» WHAT YOU HAVE TO DO: Out of the data below, copy every line with the string "will".

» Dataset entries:
/---

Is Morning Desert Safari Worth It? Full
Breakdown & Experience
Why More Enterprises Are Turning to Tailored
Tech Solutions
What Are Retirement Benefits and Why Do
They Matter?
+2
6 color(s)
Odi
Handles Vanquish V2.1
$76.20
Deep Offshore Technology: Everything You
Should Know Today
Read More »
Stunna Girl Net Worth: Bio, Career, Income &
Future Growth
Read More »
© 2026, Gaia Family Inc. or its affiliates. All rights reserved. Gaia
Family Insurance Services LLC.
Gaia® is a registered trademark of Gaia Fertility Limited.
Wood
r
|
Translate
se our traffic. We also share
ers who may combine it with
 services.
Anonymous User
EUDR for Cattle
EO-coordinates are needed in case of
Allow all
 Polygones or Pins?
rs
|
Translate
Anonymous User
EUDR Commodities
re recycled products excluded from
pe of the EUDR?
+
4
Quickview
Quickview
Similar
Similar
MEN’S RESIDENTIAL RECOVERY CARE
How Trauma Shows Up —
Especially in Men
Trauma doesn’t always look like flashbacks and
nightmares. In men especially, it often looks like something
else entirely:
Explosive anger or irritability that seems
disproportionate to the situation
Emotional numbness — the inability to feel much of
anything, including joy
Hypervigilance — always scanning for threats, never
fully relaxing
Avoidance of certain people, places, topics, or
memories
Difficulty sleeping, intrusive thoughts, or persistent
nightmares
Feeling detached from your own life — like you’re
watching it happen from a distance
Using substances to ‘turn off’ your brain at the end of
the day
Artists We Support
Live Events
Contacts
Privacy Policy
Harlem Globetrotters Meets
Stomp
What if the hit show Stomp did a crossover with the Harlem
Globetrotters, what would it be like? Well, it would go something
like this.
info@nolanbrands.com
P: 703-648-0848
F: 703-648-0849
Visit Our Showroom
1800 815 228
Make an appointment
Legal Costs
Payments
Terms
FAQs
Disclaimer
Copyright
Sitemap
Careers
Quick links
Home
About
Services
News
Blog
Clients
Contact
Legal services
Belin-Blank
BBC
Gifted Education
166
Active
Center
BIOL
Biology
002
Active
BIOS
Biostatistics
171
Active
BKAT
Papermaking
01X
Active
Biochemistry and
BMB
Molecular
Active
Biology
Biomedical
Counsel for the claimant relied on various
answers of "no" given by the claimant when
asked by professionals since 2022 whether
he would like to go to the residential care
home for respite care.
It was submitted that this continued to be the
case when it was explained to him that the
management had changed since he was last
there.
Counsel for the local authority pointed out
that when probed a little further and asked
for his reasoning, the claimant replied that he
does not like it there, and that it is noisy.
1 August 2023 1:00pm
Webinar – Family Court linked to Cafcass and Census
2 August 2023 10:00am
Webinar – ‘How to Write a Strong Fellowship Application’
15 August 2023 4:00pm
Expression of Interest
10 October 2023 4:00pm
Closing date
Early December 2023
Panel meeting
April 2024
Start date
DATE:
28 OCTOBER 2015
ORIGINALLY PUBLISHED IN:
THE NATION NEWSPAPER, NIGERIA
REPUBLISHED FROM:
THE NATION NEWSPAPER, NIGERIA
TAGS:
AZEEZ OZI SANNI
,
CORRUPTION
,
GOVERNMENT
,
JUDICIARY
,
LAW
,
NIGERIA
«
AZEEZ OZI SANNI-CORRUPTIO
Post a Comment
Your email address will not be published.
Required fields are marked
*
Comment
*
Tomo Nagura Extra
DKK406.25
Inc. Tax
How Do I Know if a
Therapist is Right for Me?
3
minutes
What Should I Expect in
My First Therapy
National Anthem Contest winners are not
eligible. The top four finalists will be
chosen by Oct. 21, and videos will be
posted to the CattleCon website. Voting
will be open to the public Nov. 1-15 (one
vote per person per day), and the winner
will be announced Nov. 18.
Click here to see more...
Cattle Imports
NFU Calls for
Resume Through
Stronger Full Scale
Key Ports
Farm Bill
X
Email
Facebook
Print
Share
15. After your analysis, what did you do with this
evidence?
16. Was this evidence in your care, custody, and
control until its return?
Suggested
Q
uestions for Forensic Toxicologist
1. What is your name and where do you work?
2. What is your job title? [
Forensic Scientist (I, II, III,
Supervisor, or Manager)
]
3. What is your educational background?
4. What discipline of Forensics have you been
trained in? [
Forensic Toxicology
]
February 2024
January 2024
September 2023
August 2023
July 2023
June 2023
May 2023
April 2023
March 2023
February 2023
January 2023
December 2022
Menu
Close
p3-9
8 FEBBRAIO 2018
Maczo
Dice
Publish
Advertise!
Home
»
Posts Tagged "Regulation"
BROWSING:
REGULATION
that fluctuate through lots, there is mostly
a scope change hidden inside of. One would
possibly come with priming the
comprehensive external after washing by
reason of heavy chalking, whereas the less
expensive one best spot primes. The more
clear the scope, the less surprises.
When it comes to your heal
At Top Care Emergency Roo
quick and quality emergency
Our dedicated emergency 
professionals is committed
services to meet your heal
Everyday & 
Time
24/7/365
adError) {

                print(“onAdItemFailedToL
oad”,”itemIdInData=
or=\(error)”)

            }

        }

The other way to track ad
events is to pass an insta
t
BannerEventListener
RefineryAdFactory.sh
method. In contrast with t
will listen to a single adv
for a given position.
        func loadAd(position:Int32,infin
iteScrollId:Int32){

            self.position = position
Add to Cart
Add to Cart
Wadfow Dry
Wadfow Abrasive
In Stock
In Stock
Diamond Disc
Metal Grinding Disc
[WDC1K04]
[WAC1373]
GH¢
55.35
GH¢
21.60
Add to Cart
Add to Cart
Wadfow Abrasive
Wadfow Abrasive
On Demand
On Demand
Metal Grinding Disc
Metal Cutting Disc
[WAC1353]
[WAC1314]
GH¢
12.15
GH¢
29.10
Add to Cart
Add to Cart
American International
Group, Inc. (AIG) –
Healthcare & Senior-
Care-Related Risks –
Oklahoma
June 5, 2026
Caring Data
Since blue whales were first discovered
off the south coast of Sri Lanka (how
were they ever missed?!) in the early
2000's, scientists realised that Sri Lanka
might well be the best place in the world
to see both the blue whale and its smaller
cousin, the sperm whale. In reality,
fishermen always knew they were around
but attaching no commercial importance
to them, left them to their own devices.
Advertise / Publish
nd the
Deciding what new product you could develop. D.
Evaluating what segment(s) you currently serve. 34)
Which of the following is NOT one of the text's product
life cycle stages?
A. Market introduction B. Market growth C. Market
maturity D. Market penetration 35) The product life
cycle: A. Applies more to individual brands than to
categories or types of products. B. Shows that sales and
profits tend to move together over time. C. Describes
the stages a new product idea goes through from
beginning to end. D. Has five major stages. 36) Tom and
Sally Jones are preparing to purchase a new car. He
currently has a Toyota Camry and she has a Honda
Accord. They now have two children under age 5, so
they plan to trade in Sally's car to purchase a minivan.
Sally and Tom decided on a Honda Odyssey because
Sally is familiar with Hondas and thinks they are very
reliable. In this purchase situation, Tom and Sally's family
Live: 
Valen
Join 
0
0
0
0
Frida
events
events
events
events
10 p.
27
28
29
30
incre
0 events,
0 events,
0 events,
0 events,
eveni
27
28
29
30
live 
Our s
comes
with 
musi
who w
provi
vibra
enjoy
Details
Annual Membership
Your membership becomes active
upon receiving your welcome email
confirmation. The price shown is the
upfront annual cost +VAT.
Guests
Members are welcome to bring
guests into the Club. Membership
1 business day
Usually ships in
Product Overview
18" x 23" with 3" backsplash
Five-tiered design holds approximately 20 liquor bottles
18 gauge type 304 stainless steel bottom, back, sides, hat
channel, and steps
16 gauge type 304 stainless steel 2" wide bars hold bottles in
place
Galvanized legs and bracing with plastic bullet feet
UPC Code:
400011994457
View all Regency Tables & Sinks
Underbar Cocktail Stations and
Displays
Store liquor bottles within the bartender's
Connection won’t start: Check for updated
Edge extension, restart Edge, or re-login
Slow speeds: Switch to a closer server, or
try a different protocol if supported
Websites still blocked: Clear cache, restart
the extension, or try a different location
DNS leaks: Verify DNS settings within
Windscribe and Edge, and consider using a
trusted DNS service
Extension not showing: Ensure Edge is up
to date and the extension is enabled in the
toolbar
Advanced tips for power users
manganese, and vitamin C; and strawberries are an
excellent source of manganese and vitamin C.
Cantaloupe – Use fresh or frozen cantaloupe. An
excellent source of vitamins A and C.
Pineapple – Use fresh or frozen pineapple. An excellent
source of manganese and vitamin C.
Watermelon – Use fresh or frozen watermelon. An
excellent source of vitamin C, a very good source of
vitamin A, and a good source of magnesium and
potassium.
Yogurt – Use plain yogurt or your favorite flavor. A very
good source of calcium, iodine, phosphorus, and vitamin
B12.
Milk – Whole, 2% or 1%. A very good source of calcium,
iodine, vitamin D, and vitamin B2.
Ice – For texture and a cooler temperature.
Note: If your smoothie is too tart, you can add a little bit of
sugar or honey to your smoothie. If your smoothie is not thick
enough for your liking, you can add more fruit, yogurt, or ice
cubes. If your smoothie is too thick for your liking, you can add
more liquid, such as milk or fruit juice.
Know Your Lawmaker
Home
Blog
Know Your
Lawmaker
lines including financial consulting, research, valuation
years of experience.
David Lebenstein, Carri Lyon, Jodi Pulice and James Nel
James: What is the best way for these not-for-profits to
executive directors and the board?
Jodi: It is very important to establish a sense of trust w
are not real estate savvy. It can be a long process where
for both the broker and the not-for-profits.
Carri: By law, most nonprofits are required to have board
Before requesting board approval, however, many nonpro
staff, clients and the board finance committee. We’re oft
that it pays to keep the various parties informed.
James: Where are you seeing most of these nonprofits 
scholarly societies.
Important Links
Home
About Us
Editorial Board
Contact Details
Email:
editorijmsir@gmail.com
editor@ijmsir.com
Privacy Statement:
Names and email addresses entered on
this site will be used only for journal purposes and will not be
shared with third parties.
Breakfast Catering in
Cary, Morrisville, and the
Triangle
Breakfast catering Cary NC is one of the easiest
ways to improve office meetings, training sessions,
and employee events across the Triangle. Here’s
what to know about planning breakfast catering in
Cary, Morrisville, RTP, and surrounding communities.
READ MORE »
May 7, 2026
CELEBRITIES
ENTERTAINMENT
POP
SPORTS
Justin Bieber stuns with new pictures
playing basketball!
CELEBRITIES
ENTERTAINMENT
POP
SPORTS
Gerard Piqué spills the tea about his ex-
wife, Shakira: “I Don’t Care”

\---

» OUTPUT OF THE TASK:
Your email address will not be published.
eligible. The top four finalists will be
chosen by Oct. 21, and videos will be
will be open to the public Nov. 1-15 (one
will be announced Nov. 18.
will listen to a single adv
this site will be used only for journal purposes and will not be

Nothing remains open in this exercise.